Ce ne sera pas la première incursion de Wikipower à l’international: il est déjà actif dans les achats groupés en France, en partenariat avec Coretec. "Nous tirons toujours la moitié de nos revenus des achats groupés en électricité et en gaz, qui est notre vache à lait, mais l’activité liée au comparateur de prix est une étoile montante", analyse Maxime Beguin. Une activité dans laquelle Wikipower se rémunère de la même manière que pour les achats groupés: des commissions sont versées par les fournisseurs lors de l’acquisition de nouveaux clients.

Le reste – les achats groupés de pellets, de mazout, d’isolation, de panneaux photovoltaïques ou même de LED – fait partie des dilemmes. "Nous allons devoir déterminer si nous poursuivons ou si nous arrêtons ces activités, parce que nous sommes à un moment de forte croissance, qui demande beaucoup d’énergie pour attirer les bons talents et structurer les équipes ce qui est d’autant moins facile que nous travaillons surtout avec la génération Y: la moyenne d’âge de notre personnel est de 29 ans", explique le patron de Wikipower. Mais il n’exclut pas de pouvoir tout assurer de front.

Une sortie prévue également chez Green Invest

Laurent Minguet, qui est déjà sorti du capital de Coretec et devrait sortir de celui de Mega à l’automne, s’apprête aussi à revendre ses parts dans Green Invest.
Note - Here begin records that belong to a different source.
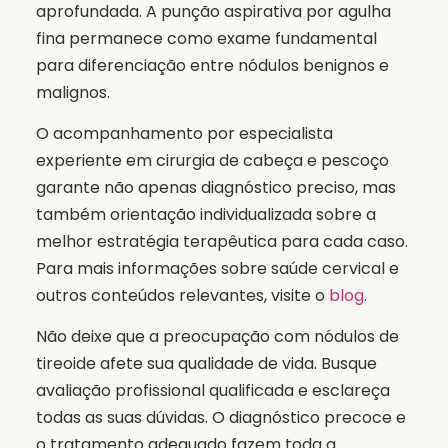
aprofundada. A punção aspirativa por agulha
fina permanece como exame fundamental
para diferenciação entre nódulos benignos e
malignos.
O acompanhamento por especialista
experiente em cirurgia de cabeça e pescoço
garante não apenas diagnóstico preciso, mas
também orientação individualizada sobre a
melhor estratégia terapêutica para cada caso.
Para mais informações sobre saúde cervical e
outros conteúdos relevantes, visite o
blog
.
Não deixe que a preocupação com nódulos de
tireoide afete sua qualidade de vida. Busque
avaliação profissional qualificada e esclareça
todas as suas dúvidas. O diagnóstico precoce e
o tratamento adequado fazem toda a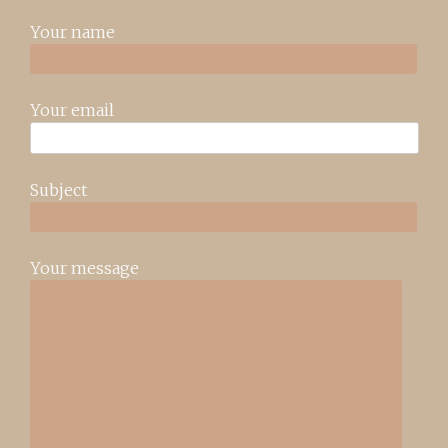
Your name
Your email
Subject
Your message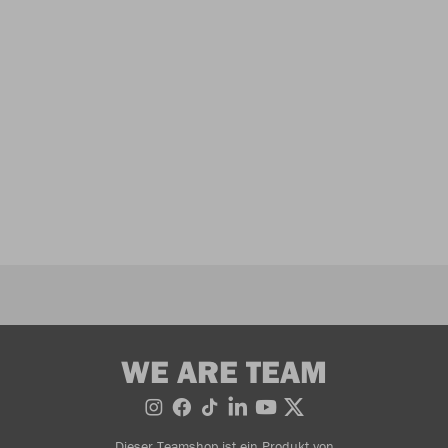
WE ARE TEAM
Dieser Teamshop ist ein Produkt von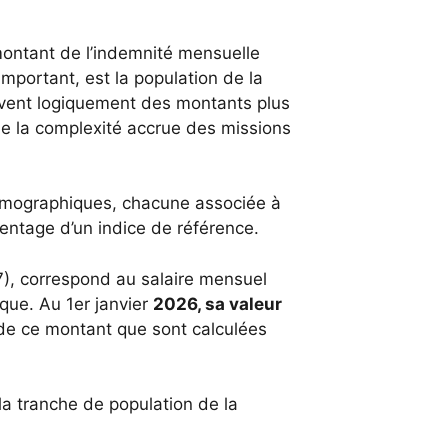
montant de l’indemnité mensuelle
 important, est la population de la
vent logiquement des montants plus
de la complexité accrue des missions
démographiques, chacune associée à
ntage d’un indice de référence.
27), correspond au salaire mensuel
ique. Au 1er janvier
2026, sa valeur
r de ce montant que sont calculées
la tranche de population de la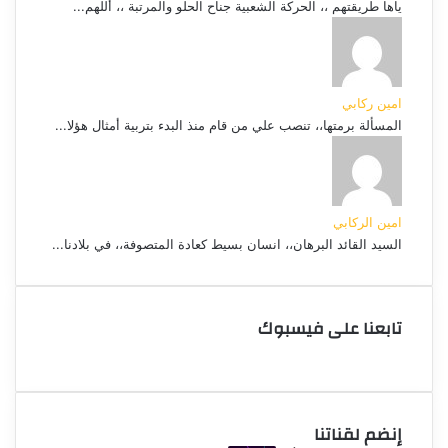
ياها طريقتهم ،، الحركة الشعبية جناح الحلو والمرتبة ،، أللهم...
امين ركابي
المسألة برمتها،، تنصب علي من قام منذ البدء بتربية أمثال هؤلا...
امين الركابي
السيد القائد البرهان،، انسان بسيط كعادة المتصوفة،، في بلادنا...
تابعنا على فيسبوك
إنضم لقناتنا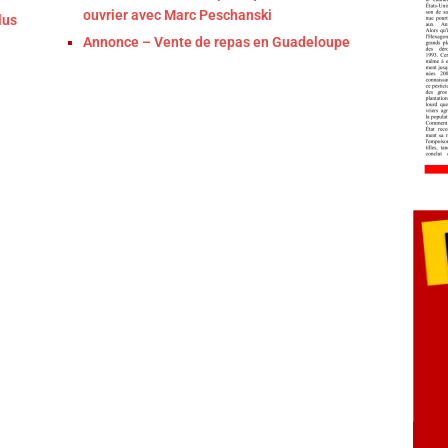
ouvrier avec Marc Peschanski
lus
Annonce – Vente de repas en Guadeloupe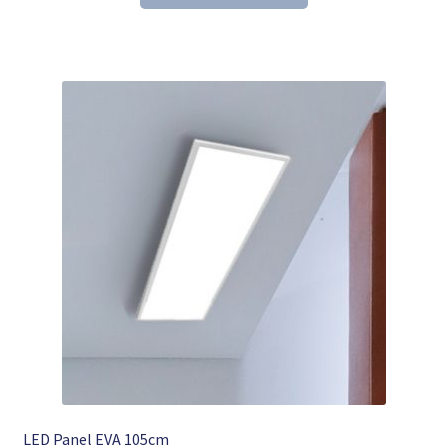
124,99 €
24,90 €.
LED Panel EVA 105cm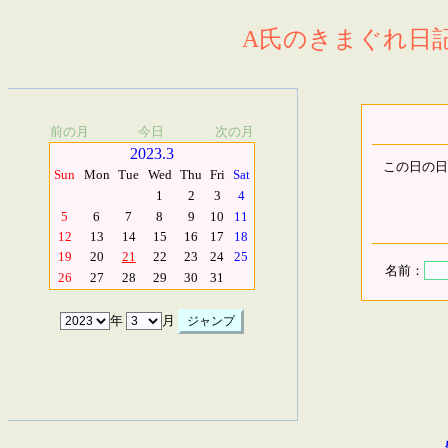
A氏のきまぐれ日記.
前の月
今日
次の月
2023.3
この日の日
Sun
Mon
Tue
Wed
Thu
Fri
Sat
1
2
3
4
5
6
7
8
9
10
11
12
13
14
15
16
17
18
19
20
21
22
23
24
25
名前：
26
27
28
29
30
31
年
月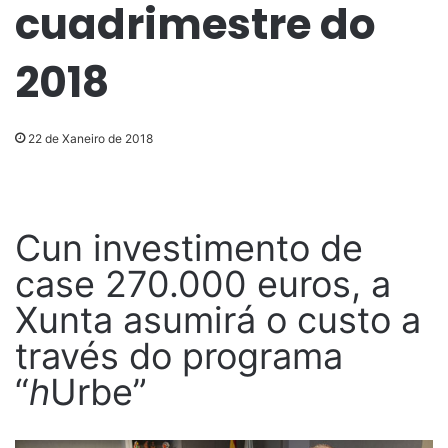
cuadrimestre do
2018
22 de Xaneiro de 2018
Cun investimento de
case 270.000 euros, a
Xunta asumirá o custo a
través do programa
“
h
Urbe”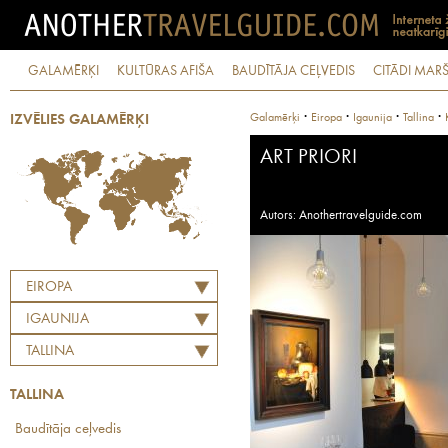
GALAMĒRĶI
KULTŪRAS AFIŠA
BAUDĪTĀJA CEĻVEDIS
CITĀDI MARŠ
·
·
·
·
Galamērķi
Eiropa
Igaunija
Tallina
IZVĒLIES GALAMĒRĶI
ART PRIORI
Autors: Anothertravelguide.com
EIROPA
IGAUNIJA
TALLINA
TALLINA
Baudītāja ceļvedis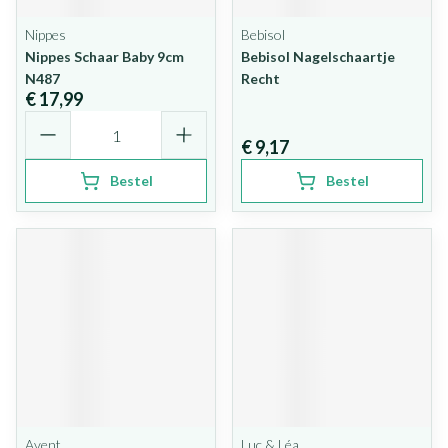
Nippes
Bebisol
Nippes Schaar Baby 9cm
Bebisol Nagelschaartje
N487
Recht
€ 17,99
Aantal
€ 9,17
Bestel
Bestel
Avent
Luc & Léa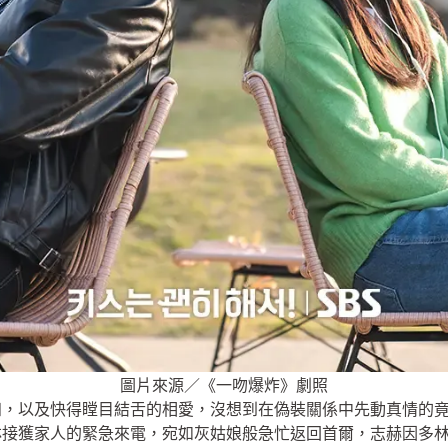
圖片來源／《一吻爆炸》劇照
知，以及快得瞠目結舌的相愛，沒想到在偽裝關係中先動真情的
林接獲家人的緊急來電，宛如灰姑娘般急忙返回首爾，志赫因多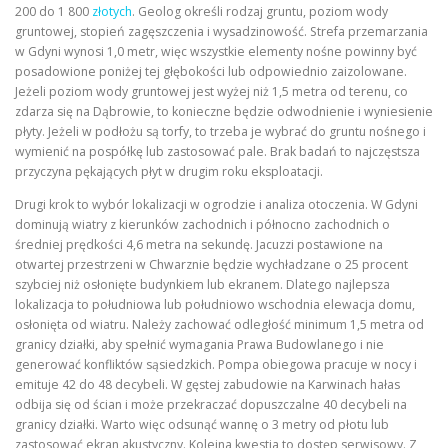
200 do 1 800
złotych
. Geolog określi rodzaj gruntu, poziom wody
gruntowej, stopień zagęszczenia i wysadzinowość. Strefa przemarzania
w Gdyni wynosi 1,0 metr, więc wszystkie elementy nośne powinny być
posadowione poniżej tej głębokości lub odpowiednio zaizolowane.
Jeżeli poziom wody gruntowej jest wyżej niż 1,5 metra od terenu, co
zdarza się na Dąbrowie, to konieczne będzie odwodnienie i wyniesienie
płyty. Jeżeli w podłożu są torfy, to trzeba je wybrać do gruntu nośnego i
wymienić na pospółkę lub zastosować pale. Brak badań to najczęstsza
przyczyna pękających płyt w drugim roku eksploatacji.
Drugi krok to wybór lokalizacji w ogrodzie i analiza otoczenia. W Gdyni
dominują wiatry z kierunków zachodnich i północno zachodnich o
średniej prędkości 4,6 metra na sekundę. Jacuzzi postawione na
otwartej przestrzeni w Chwarznie będzie wychładzane o 25 procent
szybciej niż osłonięte budynkiem lub ekranem. Dlatego najlepsza
lokalizacja to południowa lub południowo wschodnia elewacja domu,
osłonięta od wiatru. Należy zachować odległość minimum 1,5 metra od
granicy działki, aby spełnić wymagania Prawa Budowlanego i nie
generować konfliktów sąsiedzkich. Pompa obiegowa pracuje w nocy i
emituje 42 do 48 decybeli. W gęstej zabudowie na Karwinach hałas
odbija się od ścian i może przekraczać dopuszczalne 40 decybeli na
granicy działki. Warto więc odsunąć wannę o 3 metry od płotu lub
zastosować ekran akustyczny. Kolejna kwestia to dostęp serwisowy. Z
C’est dans cette optique que les deux CEO et cofondateurs de l’entreprise, Jehan Delacroix et Emmanuel Berryer, ont constitué le 30 juillet dernier une nouvelle société, baptisée Green Invest Holding. Un holding dans lequel ils ont apporté leurs parts dans Green Invest, valorisées à près de 3,3 millions d’euros, et qui va pouvoir conclure un crédit. "Il est prévu que mes deux associés, qui ont ensemble 40%, me rachètent l’essentiel de ma participation dans Green Invest ce mois-ci, détaille Laurent Minguet. Un quatrième actionnaire détient 10%. Je vais peut-être garder 10 ou 15%, mais c’est toujours en discussion."

"Non, je ne prends pas ma retraite. Je veux dégager des fonds propres pour les activités où je suis vraiment acteur."
Laurent Minguet
Entrepreneur

N’allez pas croire pour autant que Laurent Minguet a décidé de se retirer des affaires. "Non, je ne prends pas ma retraite. Je veux dégager des fonds propres pour mes activités dans l’immobilier, mon fonds photovoltaïque ou Green Propulsion, des activités où je suis vraiment acteur", explique l’intéressé.

Créée en 2006 pour faire du tiers investissement dans des chaudières biomasse, Green Invest s’est tournée après quelques années vers d’autres énergies renouvelables, comme l’éolien et surtout le photovoltaïque. Elle a notamment réalisé quelques projets en Italie et équipé le Cora d’Anderlecht. Les comptes 2017 de l’entreprise ne sont pas encore disponibles à la Banque nationale. En 2016, elle a réalisé un chiffre d’affaires de 1,8 million d’euros et un bénéfice net de 277.000 euros. Laurent Minguet devrait faire une belle plus-value sur la cession de sa participation. "J’ai dû mettre 500.000 euros de capital dans l’entreprise, et je devrais faire fois huit, ou quelque chose comme cela", indique-t-il.